__Exercise instructions__: From the listing below, select every line where the word "GuardianMSSP" appears.

*** Source information Section Begins ***

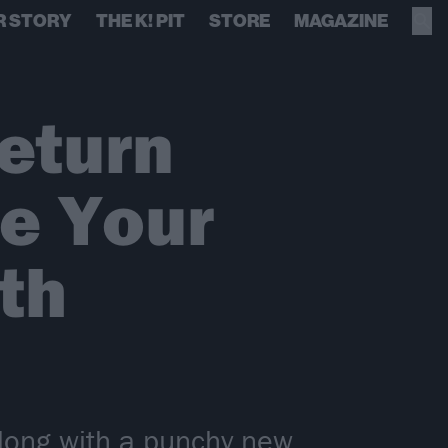
R STORY
THE K! PIT
STORE
MAGAZINE
eturn
Me Your
th
along with a punchy new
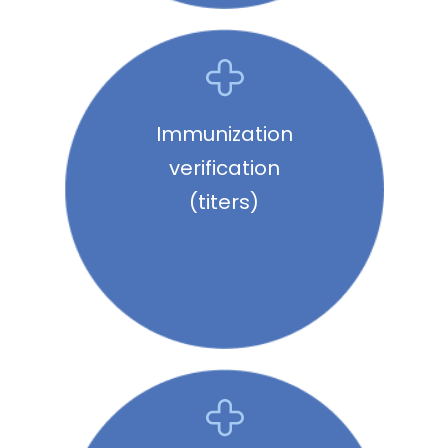
Immunization
verification
(titers)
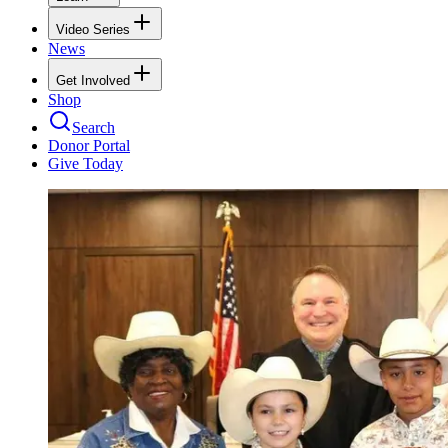
Video Series
News
Get Involved
Shop
Search
Donor Portal
Give Today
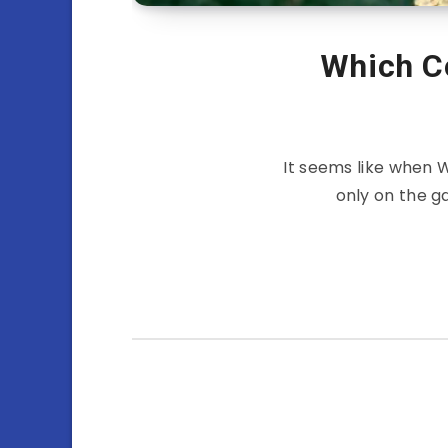
Which C
It seems like when 
only on the g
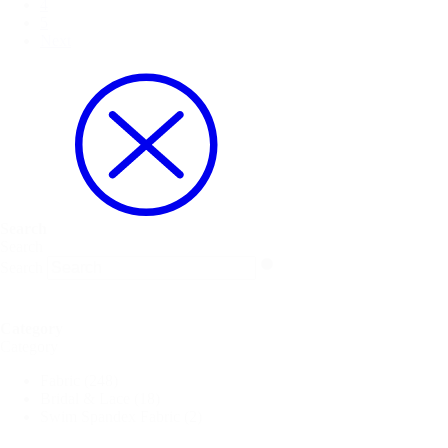
4
5
Next
Search
Search
Search
Category
Category
Fabric
(248)
Bridal & Lace
(18)
Swim Spandex Fabric
(2)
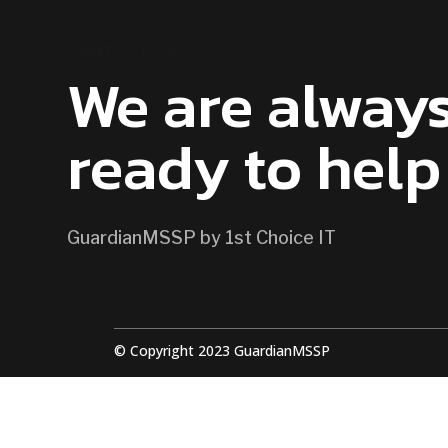
CONTACT US
We are alway
ready to help
GuardianMSSP by 1st Choice IT
© Copyright 2023 GuardianMSSP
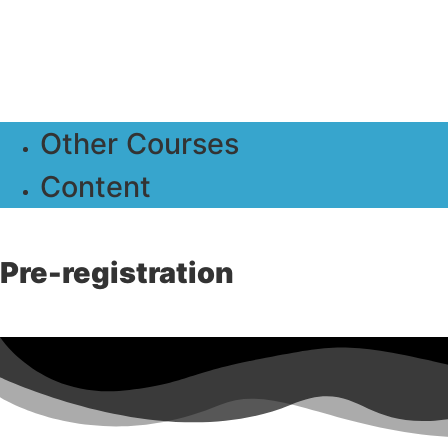
Other Courses
Content
Pre-registration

*** Source information Section Ends ***

__Answer to the problem__:
GuardianMSSP by 1st Choice IT
© Copyright 2023 GuardianMSSP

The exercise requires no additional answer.